Примерно тогда же у меня появилась еще одна обязанность. Меня аккредитовали при кремлевской пресс-службе. И получилось, что мне, как спецкору, пришлось поработать с тремя президентами: Горбачевым, Ельциным и Путиным. Тогда-то я и столкнулся с проблемой телефонов.

Телефон всегда был для радио важным и, главное, оперативным средством связи. Но долгие годы превалировало стремление подавать информацию на радио в различных, присущих именно ему, формах. Создавалось звуковое разнообразие. Сейчас даже трудно себе представить, что, будучи в верховьях Енисея, я записывал на репортерский магнитофон журчание речных струй. Для меня было принципиально важно, чтобы в материале звучал подлинный голос Енисея, а не «журчание» из режиссерской фонотеки. И я не был оригиналом или фанатиком. В то время сама творческая «кухня» была другой. Эфир заполняли репортажи, звуковые картинки, голоса участников событий. Документальные записи перегонялись по каналам связи, расшифровывались, монтировались.

Но с нарастанием лавины событий и информационной конкуренции «его величество факт», «его высочество темп» начали вытеснять все остальное. Главным стало как можно быстрей передать информацию о том, что происходит сейчас или произошло только что. Причем у радио изначально было преимущество возможность передать сообщения в прямом эфире с места событий в ближайшем выпуске новостей или даже не дожидаясь его. Но для этого нужны были мобильные телефоны, которых бедному в то время «Маяку» катастрофически не хватало. Да и вообще тогда «мобильники» были для нас еще редкостью.

И вот я помню свою хроническую проблему: где найти ближайший телефон? В самом Кремле это было относительно просто: пройти в одну из комнат пресс-службы или в бюро пропусков и использовать тамошние телефоны. Но вне Кремля и вне Москвы бывали ситуации, прямо скажем, неординарные.

Вспоминаю последние месяцы президентства М. Горбачева. После его форосского «сидения» и перехвата инициативы Ельциным Горбачев чувствует недостаток внимания к себе со стороны прессы. И, отправляясь в командировку по маршруту Москва Иркутск Бишкек Москва, решает взять журналистов с собой на борт президентского самолета. Насколько я знаю, случай уникальный; обычно пресса летит другим самолетом. Но нас было немного, девять человек, мы были нужны, так что полетели.

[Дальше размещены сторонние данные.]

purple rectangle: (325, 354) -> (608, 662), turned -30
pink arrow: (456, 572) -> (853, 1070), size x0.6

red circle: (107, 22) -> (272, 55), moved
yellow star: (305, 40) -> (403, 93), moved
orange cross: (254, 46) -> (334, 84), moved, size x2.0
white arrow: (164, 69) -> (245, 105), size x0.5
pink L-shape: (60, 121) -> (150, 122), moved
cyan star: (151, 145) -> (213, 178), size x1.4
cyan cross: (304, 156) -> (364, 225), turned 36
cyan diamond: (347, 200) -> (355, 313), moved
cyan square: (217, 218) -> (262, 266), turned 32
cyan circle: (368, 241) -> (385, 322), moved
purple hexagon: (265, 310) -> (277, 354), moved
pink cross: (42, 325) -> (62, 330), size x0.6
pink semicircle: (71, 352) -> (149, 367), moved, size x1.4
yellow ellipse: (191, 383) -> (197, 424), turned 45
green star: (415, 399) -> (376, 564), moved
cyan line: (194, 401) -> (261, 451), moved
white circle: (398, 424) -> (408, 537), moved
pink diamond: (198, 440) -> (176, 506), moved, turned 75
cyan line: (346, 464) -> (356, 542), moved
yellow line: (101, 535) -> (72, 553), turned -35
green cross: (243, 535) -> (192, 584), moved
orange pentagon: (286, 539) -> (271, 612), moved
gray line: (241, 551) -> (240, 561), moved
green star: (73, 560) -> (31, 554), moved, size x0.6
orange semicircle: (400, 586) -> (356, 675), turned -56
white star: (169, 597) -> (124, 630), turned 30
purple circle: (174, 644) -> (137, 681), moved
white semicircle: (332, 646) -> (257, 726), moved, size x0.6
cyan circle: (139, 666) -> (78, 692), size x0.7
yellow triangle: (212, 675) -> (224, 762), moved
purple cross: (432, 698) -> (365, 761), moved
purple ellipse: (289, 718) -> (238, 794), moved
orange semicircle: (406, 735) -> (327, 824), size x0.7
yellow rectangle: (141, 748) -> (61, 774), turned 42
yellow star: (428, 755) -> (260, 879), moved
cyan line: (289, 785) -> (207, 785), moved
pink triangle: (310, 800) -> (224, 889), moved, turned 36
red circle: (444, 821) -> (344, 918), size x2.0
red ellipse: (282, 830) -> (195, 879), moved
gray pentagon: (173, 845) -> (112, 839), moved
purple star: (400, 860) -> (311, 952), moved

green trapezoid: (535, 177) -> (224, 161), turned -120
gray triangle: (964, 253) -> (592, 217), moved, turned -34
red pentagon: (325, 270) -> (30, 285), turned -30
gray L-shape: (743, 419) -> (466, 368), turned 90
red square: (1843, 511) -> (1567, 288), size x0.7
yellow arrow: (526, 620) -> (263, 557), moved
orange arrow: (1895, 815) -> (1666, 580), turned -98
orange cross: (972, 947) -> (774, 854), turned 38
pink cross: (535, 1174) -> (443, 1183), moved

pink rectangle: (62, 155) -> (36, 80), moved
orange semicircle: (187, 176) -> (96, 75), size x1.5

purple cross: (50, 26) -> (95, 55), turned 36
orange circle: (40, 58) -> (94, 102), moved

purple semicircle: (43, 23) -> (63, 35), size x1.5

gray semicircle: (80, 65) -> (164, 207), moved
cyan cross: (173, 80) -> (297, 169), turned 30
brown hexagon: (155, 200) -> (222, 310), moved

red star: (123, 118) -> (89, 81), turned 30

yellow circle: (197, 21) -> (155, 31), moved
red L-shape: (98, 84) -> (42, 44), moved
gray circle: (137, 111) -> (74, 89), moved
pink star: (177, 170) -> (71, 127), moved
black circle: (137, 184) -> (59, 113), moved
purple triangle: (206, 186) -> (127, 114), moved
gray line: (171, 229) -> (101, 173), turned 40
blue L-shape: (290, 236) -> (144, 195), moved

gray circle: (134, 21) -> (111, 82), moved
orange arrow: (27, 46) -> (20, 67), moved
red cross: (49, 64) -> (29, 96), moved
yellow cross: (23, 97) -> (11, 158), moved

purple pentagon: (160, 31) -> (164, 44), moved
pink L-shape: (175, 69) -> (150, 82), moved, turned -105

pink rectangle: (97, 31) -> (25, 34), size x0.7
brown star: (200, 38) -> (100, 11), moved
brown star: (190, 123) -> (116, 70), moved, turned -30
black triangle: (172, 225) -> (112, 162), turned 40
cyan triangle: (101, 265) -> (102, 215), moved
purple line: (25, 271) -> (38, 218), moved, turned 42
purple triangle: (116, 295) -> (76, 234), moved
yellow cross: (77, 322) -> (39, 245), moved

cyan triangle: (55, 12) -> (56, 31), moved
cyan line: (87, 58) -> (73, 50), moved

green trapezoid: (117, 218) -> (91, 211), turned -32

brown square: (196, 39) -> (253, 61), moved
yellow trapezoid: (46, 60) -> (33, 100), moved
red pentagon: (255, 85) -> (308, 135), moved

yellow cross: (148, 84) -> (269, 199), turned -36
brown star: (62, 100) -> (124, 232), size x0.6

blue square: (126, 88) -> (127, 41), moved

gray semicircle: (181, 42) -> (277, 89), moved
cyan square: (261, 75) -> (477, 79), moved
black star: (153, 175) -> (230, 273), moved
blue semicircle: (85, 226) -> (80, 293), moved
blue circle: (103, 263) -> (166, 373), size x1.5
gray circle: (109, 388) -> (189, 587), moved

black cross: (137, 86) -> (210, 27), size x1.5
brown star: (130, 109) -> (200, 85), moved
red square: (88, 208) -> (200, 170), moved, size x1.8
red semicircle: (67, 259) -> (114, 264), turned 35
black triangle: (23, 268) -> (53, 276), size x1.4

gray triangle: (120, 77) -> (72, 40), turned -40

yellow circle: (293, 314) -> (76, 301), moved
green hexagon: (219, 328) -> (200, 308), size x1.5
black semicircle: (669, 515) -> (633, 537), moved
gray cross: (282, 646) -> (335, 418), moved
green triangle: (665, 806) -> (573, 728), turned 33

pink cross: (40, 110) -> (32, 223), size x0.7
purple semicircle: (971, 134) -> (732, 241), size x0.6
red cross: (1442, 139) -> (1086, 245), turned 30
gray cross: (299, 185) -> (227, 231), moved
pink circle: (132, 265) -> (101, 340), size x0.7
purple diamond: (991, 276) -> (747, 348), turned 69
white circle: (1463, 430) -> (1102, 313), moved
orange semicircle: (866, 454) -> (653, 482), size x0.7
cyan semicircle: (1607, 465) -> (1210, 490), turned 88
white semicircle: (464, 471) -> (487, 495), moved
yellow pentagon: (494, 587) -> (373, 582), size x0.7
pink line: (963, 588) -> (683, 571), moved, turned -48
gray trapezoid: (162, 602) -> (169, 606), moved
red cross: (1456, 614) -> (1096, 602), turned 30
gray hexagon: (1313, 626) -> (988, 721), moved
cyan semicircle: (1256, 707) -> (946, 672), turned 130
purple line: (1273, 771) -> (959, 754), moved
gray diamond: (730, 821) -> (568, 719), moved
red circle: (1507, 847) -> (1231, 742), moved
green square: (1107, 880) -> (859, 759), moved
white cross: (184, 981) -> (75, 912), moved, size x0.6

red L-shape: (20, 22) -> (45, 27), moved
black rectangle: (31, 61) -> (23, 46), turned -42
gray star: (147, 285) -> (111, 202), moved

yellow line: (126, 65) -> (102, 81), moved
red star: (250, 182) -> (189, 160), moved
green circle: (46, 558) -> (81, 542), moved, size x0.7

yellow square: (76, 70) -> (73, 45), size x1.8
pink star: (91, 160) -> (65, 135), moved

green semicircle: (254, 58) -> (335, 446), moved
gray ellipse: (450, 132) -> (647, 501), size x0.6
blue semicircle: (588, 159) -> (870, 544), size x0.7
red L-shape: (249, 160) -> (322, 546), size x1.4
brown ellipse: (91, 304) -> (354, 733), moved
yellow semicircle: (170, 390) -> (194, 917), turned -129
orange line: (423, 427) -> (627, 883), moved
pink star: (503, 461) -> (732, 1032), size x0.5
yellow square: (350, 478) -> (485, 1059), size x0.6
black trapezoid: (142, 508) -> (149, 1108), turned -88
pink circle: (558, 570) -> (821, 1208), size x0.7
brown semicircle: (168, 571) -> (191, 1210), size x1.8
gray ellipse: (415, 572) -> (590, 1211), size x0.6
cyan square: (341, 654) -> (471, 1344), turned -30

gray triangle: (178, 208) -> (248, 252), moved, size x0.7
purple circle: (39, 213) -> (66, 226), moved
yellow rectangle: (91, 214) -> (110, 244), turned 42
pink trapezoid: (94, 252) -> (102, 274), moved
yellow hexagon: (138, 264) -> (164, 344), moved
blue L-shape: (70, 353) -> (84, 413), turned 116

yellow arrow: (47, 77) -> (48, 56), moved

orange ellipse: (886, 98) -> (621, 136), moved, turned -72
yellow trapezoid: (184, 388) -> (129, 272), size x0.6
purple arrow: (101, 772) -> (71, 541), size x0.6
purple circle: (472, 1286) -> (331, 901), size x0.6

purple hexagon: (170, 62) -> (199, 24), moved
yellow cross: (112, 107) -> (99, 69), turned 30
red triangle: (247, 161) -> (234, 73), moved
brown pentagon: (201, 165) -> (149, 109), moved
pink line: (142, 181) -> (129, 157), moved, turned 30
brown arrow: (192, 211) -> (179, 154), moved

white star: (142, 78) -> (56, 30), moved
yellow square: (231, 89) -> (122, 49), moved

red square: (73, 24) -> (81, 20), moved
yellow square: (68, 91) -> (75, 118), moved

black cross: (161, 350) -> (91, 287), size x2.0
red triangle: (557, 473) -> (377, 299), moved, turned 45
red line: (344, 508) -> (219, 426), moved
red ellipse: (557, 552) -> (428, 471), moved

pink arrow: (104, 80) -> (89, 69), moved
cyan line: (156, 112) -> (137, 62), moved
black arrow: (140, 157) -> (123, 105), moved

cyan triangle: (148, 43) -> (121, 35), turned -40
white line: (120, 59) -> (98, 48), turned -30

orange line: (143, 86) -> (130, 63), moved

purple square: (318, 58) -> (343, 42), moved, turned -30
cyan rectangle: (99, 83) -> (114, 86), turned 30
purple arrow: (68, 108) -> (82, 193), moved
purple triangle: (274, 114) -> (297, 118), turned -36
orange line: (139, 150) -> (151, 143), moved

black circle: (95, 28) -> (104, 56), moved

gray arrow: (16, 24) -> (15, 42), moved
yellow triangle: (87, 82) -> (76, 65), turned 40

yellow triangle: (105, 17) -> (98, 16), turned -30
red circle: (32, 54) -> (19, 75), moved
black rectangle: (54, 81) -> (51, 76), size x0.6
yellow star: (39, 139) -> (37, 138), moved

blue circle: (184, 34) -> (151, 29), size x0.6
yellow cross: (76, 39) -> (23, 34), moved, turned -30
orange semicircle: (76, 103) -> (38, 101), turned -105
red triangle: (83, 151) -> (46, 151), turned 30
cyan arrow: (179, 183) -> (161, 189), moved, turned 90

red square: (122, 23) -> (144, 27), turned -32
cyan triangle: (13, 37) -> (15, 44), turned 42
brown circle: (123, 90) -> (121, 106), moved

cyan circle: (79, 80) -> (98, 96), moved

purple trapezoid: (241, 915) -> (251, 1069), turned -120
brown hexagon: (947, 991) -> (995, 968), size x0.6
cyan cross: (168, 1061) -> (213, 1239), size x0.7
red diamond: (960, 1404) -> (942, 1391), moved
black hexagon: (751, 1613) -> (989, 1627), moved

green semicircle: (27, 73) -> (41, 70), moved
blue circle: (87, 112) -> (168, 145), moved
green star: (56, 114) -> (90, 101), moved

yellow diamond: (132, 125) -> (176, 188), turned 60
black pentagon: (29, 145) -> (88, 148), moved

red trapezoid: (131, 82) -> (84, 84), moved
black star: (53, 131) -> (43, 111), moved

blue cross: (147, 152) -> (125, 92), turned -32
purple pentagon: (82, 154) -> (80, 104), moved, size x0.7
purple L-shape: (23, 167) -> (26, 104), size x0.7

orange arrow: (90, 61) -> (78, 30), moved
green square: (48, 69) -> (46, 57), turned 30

Во время каждого перелета М.С. приглашал нас на беседу за чашкой чая (в отличие от последующих лет спиртное на борту исключалось). Я обратил внимание, что Горбачев пил чай из большой чашки с гербом СССР и совсем по рабоче-крестьянски съедал отжатый кусочек лимона.

Что касается бесед, то нужно было знать Горбачева: в основном говорил он сам, оттачивая на нас аргументацию своих будущих выступлений в Иркутске и в Бишкеке. В какой-то момент, слушая его, я заметил в углу салона телефон. Дерзкая мысль кольнула меня.

Михаил Сергеевич, давайте удивим всех, позвольте мне по вашему телефону передать на «Маяк» краткое сообщение о вашем полете и встрече с журналистами.

В глазах Горбачева появились озорные искорки.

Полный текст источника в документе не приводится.